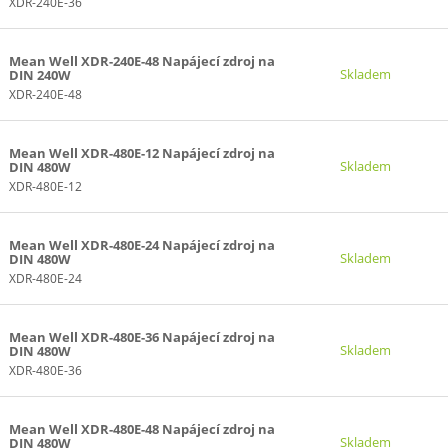
XDR-240E-36
Mean Well XDR-240E-48 Napájecí zdroj na
Skladem
DIN 240W
XDR-240E-48
Mean Well XDR-480E-12 Napájecí zdroj na
Skladem
DIN 480W
XDR-480E-12
Mean Well XDR-480E-24 Napájecí zdroj na
Skladem
DIN 480W
XDR-480E-24
Mean Well XDR-480E-36 Napájecí zdroj na
Skladem
DIN 480W
XDR-480E-36
Mean Well XDR-480E-48 Napájecí zdroj na
Skladem
DIN 480W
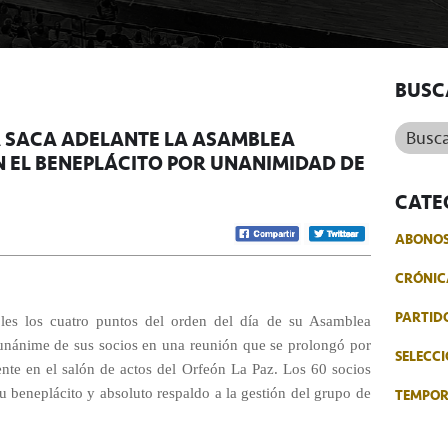
BUSC
Buscar.
A SACA ADELANTE LA ASAMBLEA
 EL BENEPLÁCITO POR UNANIMIDAD DE
CATE
ABONO
CRÓNIC
PARTID
oles los cuatro puntos del orden del día de su Asamblea
unánime de sus socios en una reunión que se prolongó por
SELECCI
te en el salón de actos del Orfeón La Paz. Los 60 socios
TEMPO
u beneplácito y absoluto respaldo a la gestión del grupo de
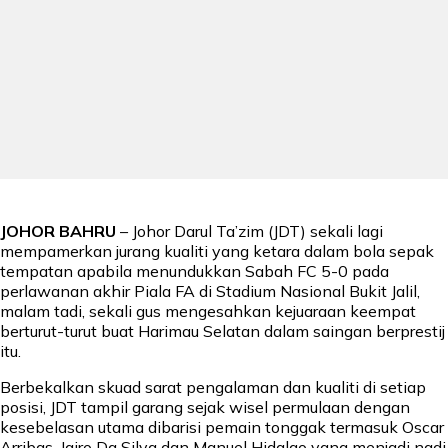
JOHOR BAHRU
– Johor Darul Ta’zim (JDT) sekali lagi
mempamerkan jurang kualiti yang ketara dalam bola sepak
tempatan apabila menundukkan Sabah FC 5-0 pada
perlawanan akhir Piala FA di Stadium Nasional Bukit Jalil,
malam tadi, sekali gus mengesahkan kejuaraan keempat
berturut-turut buat Harimau Selatan dalam saingan berprestij
itu.
Berbekalkan skuad sarat pengalaman dan kualiti di setiap
posisi, JDT tampil garang sejak wisel permulaan dengan
kesebelasan utama dibarisi pemain tonggak termasuk Oscar
Arribas, Jairo Da Silva dan Manuel Hidalgo yang menjadi nadi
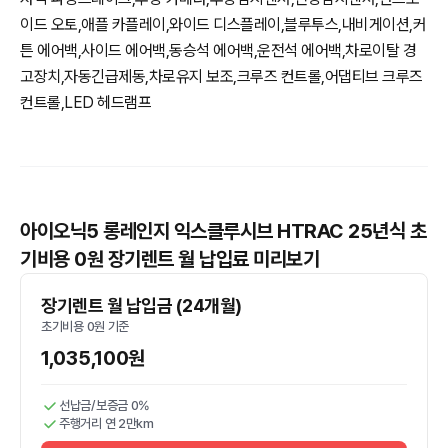
이드 오토,애플 카플레이,와이드 디스플레이,블루투스,내비게이션,커
튼 에어백,사이드 에어백,동승석 에어백,운전석 에어백,차로이탈 경
고장치,자동긴급제동,차로유지 보조,크루즈 컨트롤,어댑티브 크루즈
컨트롤,LED 헤드램프
아이오닉5 롱레인지 익스클루시브 HTRAC 25년식 초
기비용 0원 장기렌트 월 납입료 미리보기
장기렌트 월 납입금 (24개월)
초기비용 0원 기준
1,035,100원
선납금/보증금 0%
주행거리 연 2만km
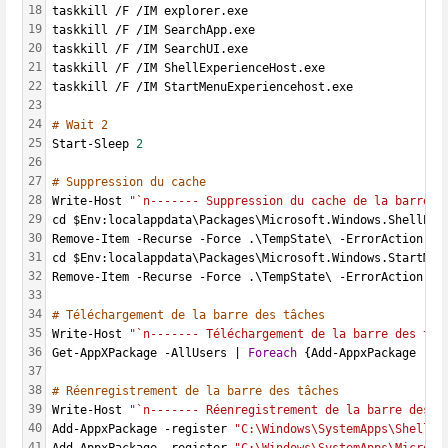
18
taskkill /F /IM explorer.exe
19
taskkill /F /IM SearchApp.exe
20
taskkill /F /IM SearchUI.exe
21
taskkill /F /IM ShellExperienceHost.exe
22
taskkill /F /IM StartMenuExperiencehost.exe
23
24
# Wait 2
25
Start-Sleep 
2
26
27
# Suppression du cache
28
Write-Host 
"`n------- Suppression du cache de la barre d
29
cd $Env:localappdata\Packages\Microsoft.Windows.ShellExp
30
Remove-Item -Recurse -Force .\TempState\ -ErrorAction Si
31
cd $Env:localappdata\Packages\Microsoft.Windows.StartMen
32
Remove-Item -Recurse -Force .\TempState\ -ErrorAction Si
33
34
# Téléchargement de la barre des tâches 
35
Write-Host 
"`n------- Téléchargement de la barre des tâc
36
Get-AppXPackage -AllUsers | 
Foreach
 {Add-AppxPackage -Di
37
38
# Réenregistrement de la barre des tâches 
39
Write-Host 
"`n------- Réenregistrement de la barre des t
40
Add-AppxPackage -register 
"C:\Windows\SystemApps\ShellEx
41
Add-AppxPackage -register 
"C:\Windows\SystemApps\Microso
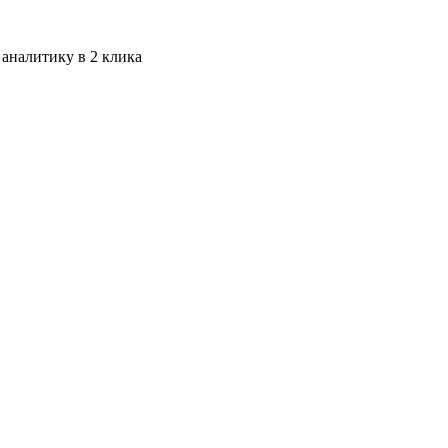
 аналитику в 2 клика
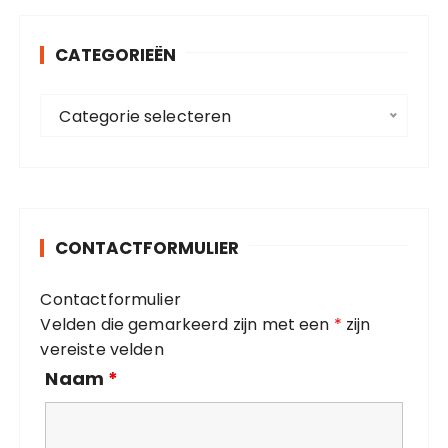
e
n
CATEGORIEËN
n
a
C
a
Categorie selecteren
a
r
t
:
e
g
o
CONTACTFORMULIER
r
i
Contactformulier
e
Velden die gemarkeerd zijn met een
*
zijn
ë
vereiste velden
n
Naam
*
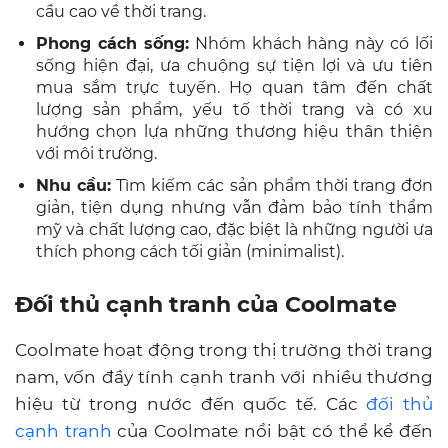
cầu cao về thời trang.
Phong cách sống:
Nhóm khách hàng này có lối
sống hiện đại, ưa chuộng sự tiện lợi và ưu tiên
mua sắm trực tuyến. Họ quan tâm đến chất
lượng sản phẩm, yếu tố thời trang và có xu
hướng chọn lựa những thương hiệu thân thiện
với môi trường.
Nhu cầu:
Tìm kiếm các sản phẩm thời trang đơn
giản, tiện dụng nhưng vẫn đảm bảo tính thẩm
mỹ và chất lượng cao, đặc biệt là những người ưa
thích phong cách tối giản (minimalist).
Đối thủ cạnh tranh của Coolmate
Coolmate hoạt động trong thị trường thời trang
nam, vốn đầy tính cạnh tranh với nhiều thương
hiệu từ trong nước đến quốc tế. Các
đối thủ
cạnh tranh
của Coolmate nổi bật có thể kể đến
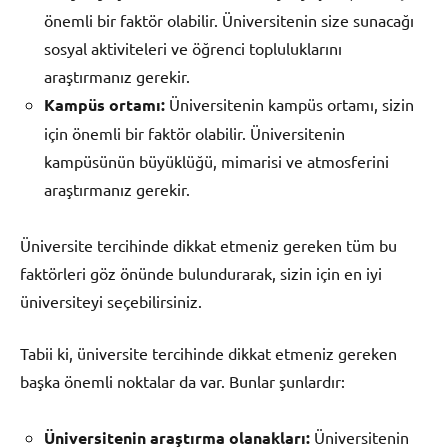
önemli bir faktör olabilir. Üniversitenin size sunacağı
sosyal aktiviteleri ve öğrenci topluluklarını
araştırmanız gerekir.
Kampüs ortamı:
Üniversitenin kampüs ortamı, sizin
için önemli bir faktör olabilir. Üniversitenin
kampüsünün büyüklüğü, mimarisi ve atmosferini
araştırmanız gerekir.
Üniversite tercihinde dikkat etmeniz gereken tüm bu
faktörleri göz önünde bulundurarak, sizin için en iyi
üniversiteyi seçebilirsiniz.
Tabii ki, üniversite tercihinde dikkat etmeniz gereken
başka önemli noktalar da var. Bunlar şunlardır:
Üniversitenin araştırma olanakları:
Üniversitenin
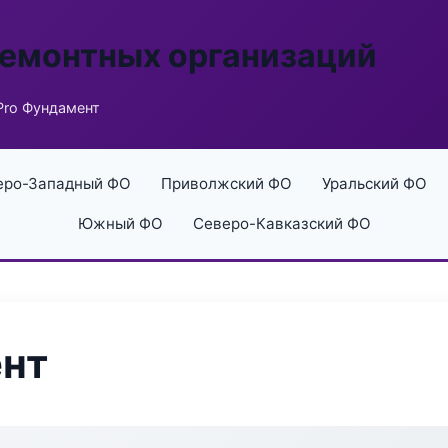
ремонтных организаций
Pro Фундамент
еро-Западный ФО
Приволжский ФО
Уральский ФО
Южный ФО
Северо-Кавказский ФО
ент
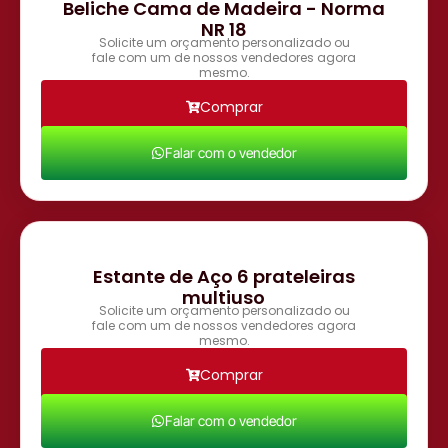
Beliche Cama de Madeira - Norma
NR 18
Solicite um orçamento personalizado ou
fale com um de nossos vendedores agora
mesmo.
Comprar
Falar com o vendedor
Estante de Aço 6 prateleiras
multiuso
Solicite um orçamento personalizado ou
fale com um de nossos vendedores agora
mesmo.
Comprar
Falar com o vendedor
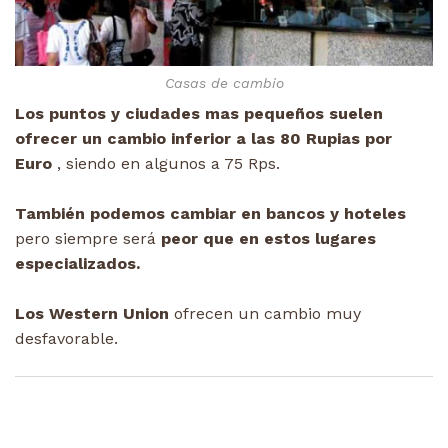
Casas de cambio
Los puntos y ciudades mas pequeños suelen
ofrecer un cambio inferior a las 80 Rupias por
Euro
, siendo en algunos a 75 Rps.
También podemos cambiar en bancos y hoteles
pero siempre será
peor que en estos lugares
especializados.
Los Western Union
ofrecen un cambio muy
desfavorable.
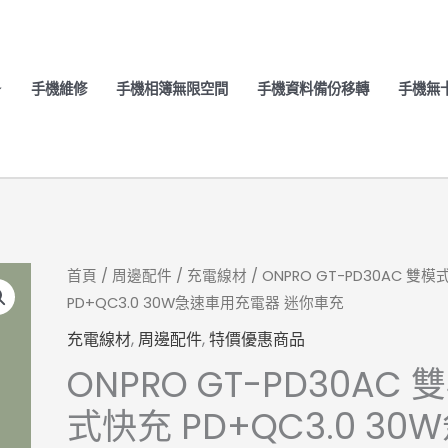
手機維修
手機相簿無限空間
手機資料備份移轉
手機無
ONPRO
首頁
/
周邊配件
/
充電線材
/ ONPRO GT-PD30AC 雙
原
目
PD+QC3.0 30W急速車用充電器 迷你車充
GT-
始
前
PD30AC
充電線材
,
周邊配件
,
特價優惠商品
雙
價
價
ONPRO GT-PD30AC 
模
格：
格：
式快充 PD+QC3.0 30
式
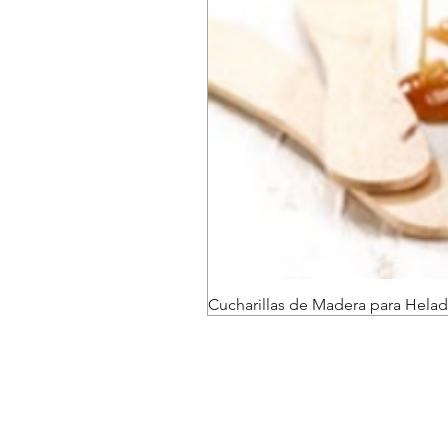
Cucharillas de Madera para Helad
Envíos y devoluciones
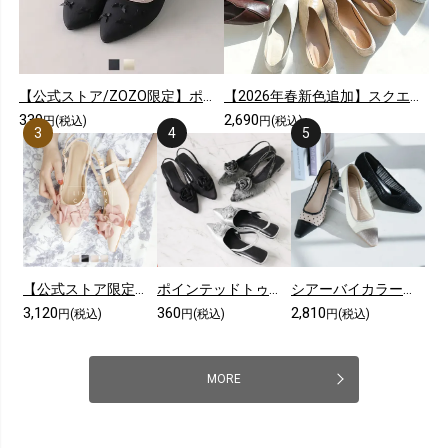
【公式ストア/ZOZO限定】ポインテッドトゥリボンゴムデザインフラットパンプス
【2026年春新色追加】スクエアトゥ切り替えデザインバブーシュ
339
2,690
円(税込)
円(税込)
【公式ストア限定カラーあり】メニーリボンスリングバックパンプス
ポインテッドトゥコサージュスリングバックパンプス
シアーバイカラープレートヒールパンプス
3,120
360
2,810
円(税込)
円(税込)
円(税込)
MORE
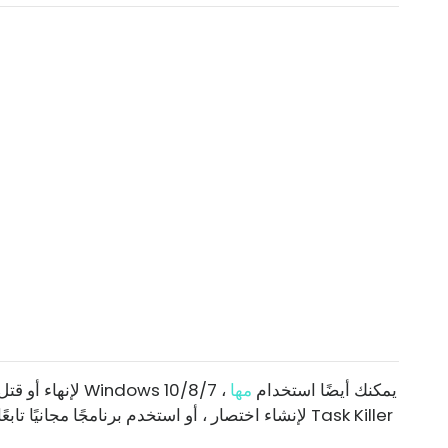
لإنهاء أو قتل البرامج العالقة أو المتوقفة أو غير المستجيبة في Windows 10/8/7 ، يمكنك أيضًا استخدام
مها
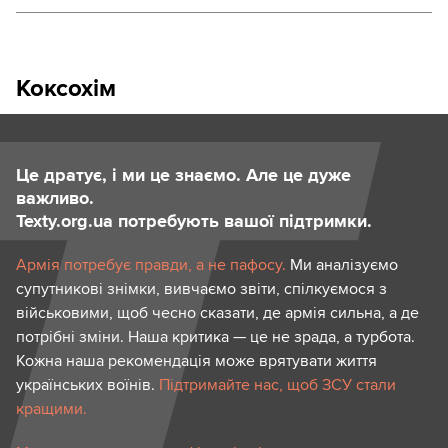
Коксохім
Це дратує, і ми це знаємо. Але це дуже
важливо.
Texty.org.ua потребують вашої підтримки.
Армія потребує правди, а не пафосу.
Ми аналізуємо
супутникові знімки, вивчаємо звіти, спілкуємося з
військовими, щоб чесно сказати, де армія сильна, а де
потрібні зміни. Наша критика — це не зрада, а турбота.
Кожна наша рекомендація може врятувати життя
українських воїнів.
Підтримайте нас, щоб ЗСУ стали
кращими.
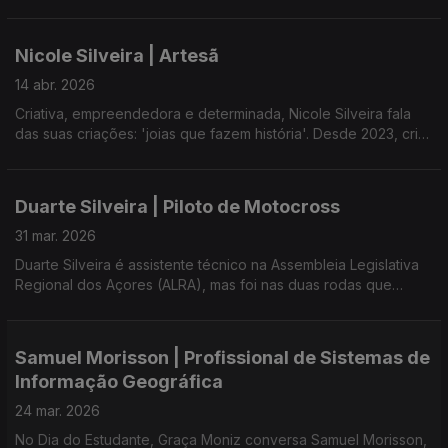
Nos tempos livres, gosta de bailar a chamarrita e explorar
diversas atividades culturais, participando em vários grupos na
Nicole Silveira | Artesã
ilha do Faial.
14 abr. 2026
Criativa, empreendedora e determinada, Nicole Silveira fala
das suas criações: 'joias que fazem história'. Desde 2023, cria
peças únicas na Azoretta Jewellery.
Duarte Silveira | Piloto de Motocross
31 mar. 2026
Duarte Silveira é assistente técnico na Assembleia Legislativa
Regional dos Açores (ALRA), mas foi nas duas rodas que
ganhou visibilidade e se tornou campeão na Região - uma
trajetória que concilia com a sua vida familiar.
Samuel Morisson | Profissional de Sistemas de
Informação Geográfica
24 mar. 2026
No Dia do Estudante, Graça Moniz conversa Samuel Morisson,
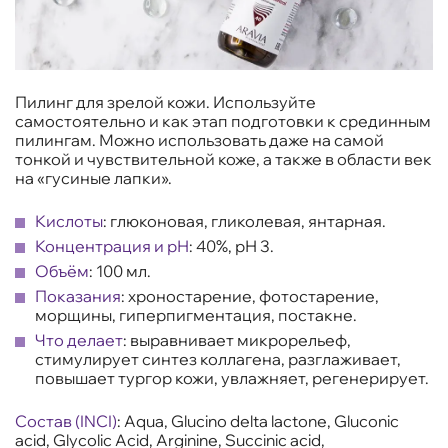
Пилинг для зрелой кожи. Используйте
самостоятельно и как этап подготовки к срединным
пилингам. Можно использовать даже на самой
тонкой и чувствительной коже, а также в области век
на «гусиные лапки».
Кислоты
: глюконовая, гликолевая, янтарная.
Концентрация и рН
: 40%, рН 3.
Объём
: 100 мл.
Показания
: хроностарение, фотостарение,
морщины, гиперпигментация, постакне.
Что делает
: выравнивает микрорельеф,
стимулирует синтез коллагена, разглаживает,
повышает тургор кожи, увлажняет, регенерирует.
Состав (INCI)
: Aqua, Glucino delta lactone, Gluconic
acid, Glycolic Acid, Arginine, Succinic acid,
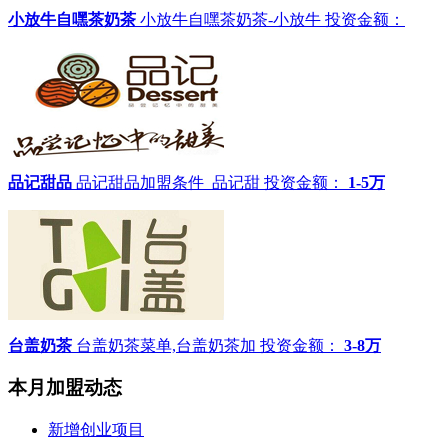
小放牛自嘿茶奶茶
小放牛自嘿茶奶茶-小放牛
投资金额：
品记甜品
品记甜品加盟条件_品记甜
投资金额：
1-5万
台盖奶茶
台盖奶茶菜单,台盖奶茶加
投资金额：
3-8万
本月加盟动态
新增创业项目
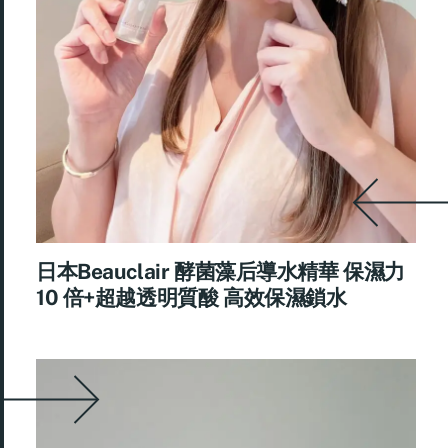
日本Beauclair 酵菌藻后導水精華 保濕力
10 倍+超越透明質酸 高效保濕鎖水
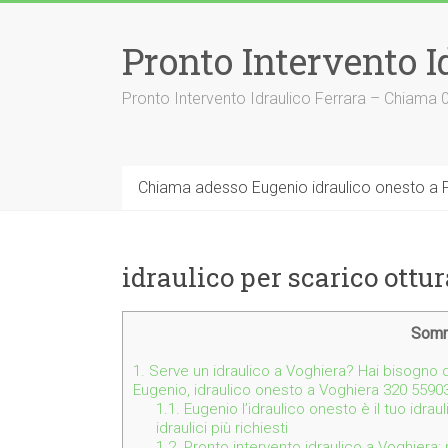
Vai
al
Pronto Intervento I
contenuto
Pronto Intervento Idraulico Ferrara – Chiama
Chiama adesso Eugenio idraulico onesto a F
idraulico per scarico ottu
Somm
1.
Serve un idraulico a Voghiera? Hai bisogno d
Eugenio, idraulico onesto a Voghiera 320 5590
1.1.
Eugenio l’idraulico onesto è il tuo idrau
idraulici più richiesti
1.2.
Pronto intervento idraulico a Voghiera: 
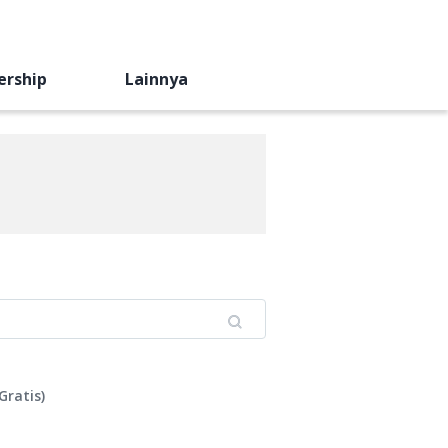
ership
Lainnya
Gratis
)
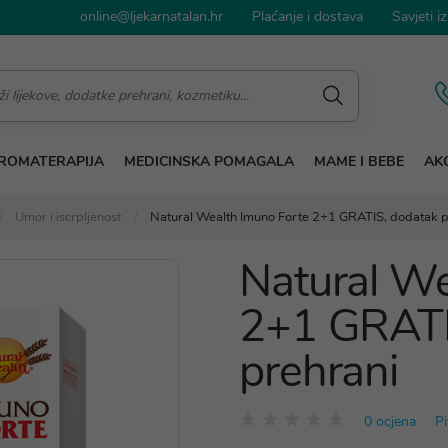
online@ljekarnatalan.hr
Plaćanje i dostava
Savjeti iz
ROMATERAPIJA
MEDICINSKA POMAGALA
MAME I BEBE
AKC
Umor i iscrpljenost
Natural Wealth Imuno Forte 2+1 GRATIS, dodatak p
Natural We
2+1 GRATI
prehrani
0 ocjena
Pi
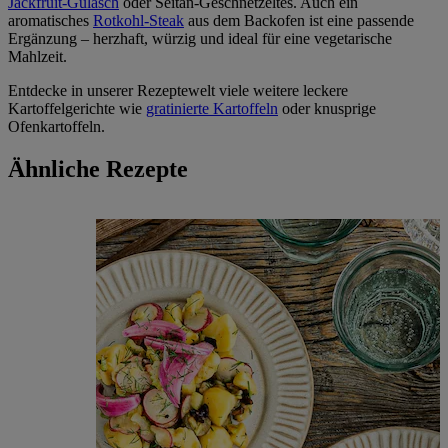
Jackfruit-Gulasch
oder Seitan-Geschnetzeltes. Auch ein
aromatisches
Rotkohl-Steak
aus dem Backofen ist eine passende
Ergänzung – herzhaft, würzig und ideal für eine vegetarische
Mahlzeit.
Entdecke in unserer Rezeptewelt viele weitere leckere
Kartoffelgerichte wie
gratinierte Kartoffeln
oder knusprige
Ofenkartoffeln.
Ähnliche Rezepte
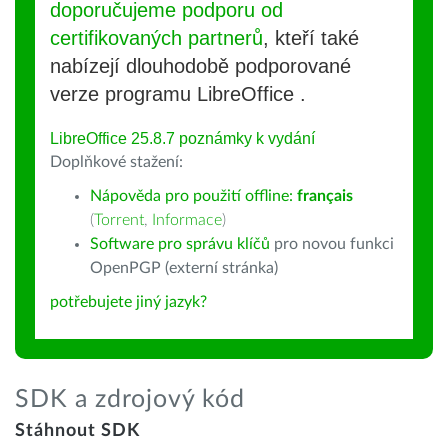
doporučujeme podporu od
certifikovaných partnerů
, kteří také
nabízejí dlouhodobě podporované
verze programu LibreOffice .
LibreOffice 25.8.7 poznámky k vydání
Doplňkové stažení:
Nápověda pro použití offline:
français
(
Torrent
,
Informace
)
Software pro správu klíčů
pro novou funkci
OpenPGP (externí stránka)
potřebujete jiný jazyk?
SDK a zdrojový kód
Stáhnout SDK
• • • • •
◆ **Exercise objective**:
Look for the string "Coolmate" in the records, and copy every line where it is found.

◆ **Task response**:
Đối thủ cạnh tranh của Coolmate
Coolmate hoạt động trong thị trường thời trang
của Coolmate nổi bật có thể kể đến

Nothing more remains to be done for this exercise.